+++ TASK INPUTS

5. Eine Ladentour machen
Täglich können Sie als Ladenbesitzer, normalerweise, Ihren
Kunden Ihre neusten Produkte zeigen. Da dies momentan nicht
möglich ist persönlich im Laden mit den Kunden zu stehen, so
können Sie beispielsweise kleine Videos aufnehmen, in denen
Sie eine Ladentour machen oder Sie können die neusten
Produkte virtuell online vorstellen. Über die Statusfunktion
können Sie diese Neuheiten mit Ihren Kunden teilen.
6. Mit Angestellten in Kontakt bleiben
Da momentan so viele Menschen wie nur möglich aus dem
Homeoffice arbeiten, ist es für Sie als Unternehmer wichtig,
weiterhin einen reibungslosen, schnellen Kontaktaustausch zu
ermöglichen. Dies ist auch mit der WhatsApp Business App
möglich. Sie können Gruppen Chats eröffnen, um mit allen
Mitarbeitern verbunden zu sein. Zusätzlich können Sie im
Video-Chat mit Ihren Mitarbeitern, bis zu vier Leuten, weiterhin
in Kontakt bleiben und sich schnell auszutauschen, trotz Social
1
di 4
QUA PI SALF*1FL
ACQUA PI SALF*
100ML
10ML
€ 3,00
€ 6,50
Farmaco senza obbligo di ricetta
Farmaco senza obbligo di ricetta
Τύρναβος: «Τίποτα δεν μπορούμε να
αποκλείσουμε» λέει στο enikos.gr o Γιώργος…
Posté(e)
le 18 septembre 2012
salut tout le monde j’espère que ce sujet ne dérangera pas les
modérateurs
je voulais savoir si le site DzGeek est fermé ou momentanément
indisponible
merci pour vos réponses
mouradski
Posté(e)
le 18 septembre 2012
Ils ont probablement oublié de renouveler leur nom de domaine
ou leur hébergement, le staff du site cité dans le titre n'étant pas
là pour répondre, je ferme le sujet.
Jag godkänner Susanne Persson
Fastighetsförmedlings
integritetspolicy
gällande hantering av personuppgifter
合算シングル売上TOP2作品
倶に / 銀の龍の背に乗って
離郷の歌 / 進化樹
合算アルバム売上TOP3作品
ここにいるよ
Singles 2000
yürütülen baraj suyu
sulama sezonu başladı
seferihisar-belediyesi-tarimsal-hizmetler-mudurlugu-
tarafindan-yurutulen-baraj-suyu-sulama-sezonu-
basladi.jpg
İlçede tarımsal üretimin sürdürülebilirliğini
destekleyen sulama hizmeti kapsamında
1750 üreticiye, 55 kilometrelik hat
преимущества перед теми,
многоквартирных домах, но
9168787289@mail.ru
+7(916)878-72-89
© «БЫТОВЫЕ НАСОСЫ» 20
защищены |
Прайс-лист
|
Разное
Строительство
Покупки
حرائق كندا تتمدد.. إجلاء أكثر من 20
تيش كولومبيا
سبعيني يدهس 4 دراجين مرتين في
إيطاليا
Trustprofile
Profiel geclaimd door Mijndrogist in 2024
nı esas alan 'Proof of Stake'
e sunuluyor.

++++++

→ **ASSIGNMENT**
Which lines of the records above contain the word "bleiben"? Copy each of them.

→ **WRITTEN SOLUTION**
6. Mit Angestellten in Kontakt bleiben
in Kontakt bleiben und sich schnell auszutauschen, trotz Social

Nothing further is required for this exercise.